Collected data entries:
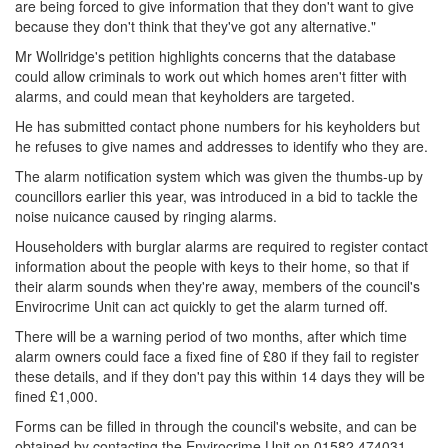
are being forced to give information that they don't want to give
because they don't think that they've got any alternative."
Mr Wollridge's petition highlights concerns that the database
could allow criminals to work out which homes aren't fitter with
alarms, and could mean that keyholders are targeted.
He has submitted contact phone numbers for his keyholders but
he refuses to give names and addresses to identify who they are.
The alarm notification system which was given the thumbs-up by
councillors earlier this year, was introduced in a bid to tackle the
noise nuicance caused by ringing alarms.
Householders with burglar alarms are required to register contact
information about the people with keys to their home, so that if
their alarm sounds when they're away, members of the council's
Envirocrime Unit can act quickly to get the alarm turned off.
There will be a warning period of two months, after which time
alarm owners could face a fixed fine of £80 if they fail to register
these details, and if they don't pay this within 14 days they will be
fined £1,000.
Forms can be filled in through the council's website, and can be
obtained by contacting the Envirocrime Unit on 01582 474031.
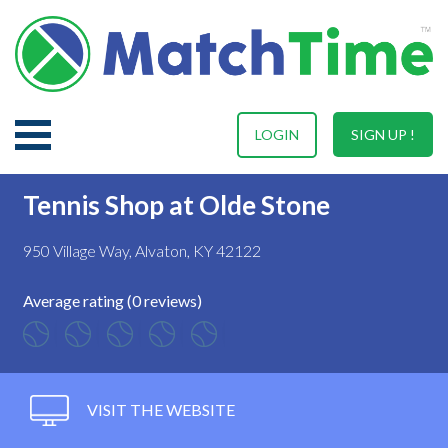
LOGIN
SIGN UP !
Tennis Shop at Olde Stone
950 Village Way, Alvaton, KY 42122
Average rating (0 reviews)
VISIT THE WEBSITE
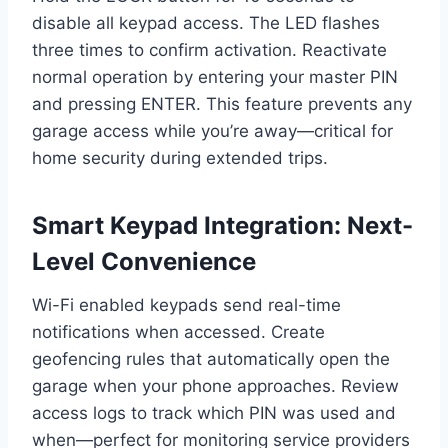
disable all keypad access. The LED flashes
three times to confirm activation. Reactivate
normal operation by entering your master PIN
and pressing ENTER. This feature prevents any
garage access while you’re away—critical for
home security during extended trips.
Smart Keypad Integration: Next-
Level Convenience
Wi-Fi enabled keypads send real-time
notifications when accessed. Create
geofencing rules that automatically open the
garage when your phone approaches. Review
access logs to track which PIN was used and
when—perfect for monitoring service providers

Problem description: Return only this span, exactly: the line that contains "Wi-Fi enabled keypads send real-time" and all lines after it to the end of the records.

Task result:
Wi-Fi enabled keypads send real-time
notifications when accessed. Create
geofencing rules that automatically open the
garage when your phone approaches. Review
access logs to track which PIN was used and
when—perfect for monitoring service providers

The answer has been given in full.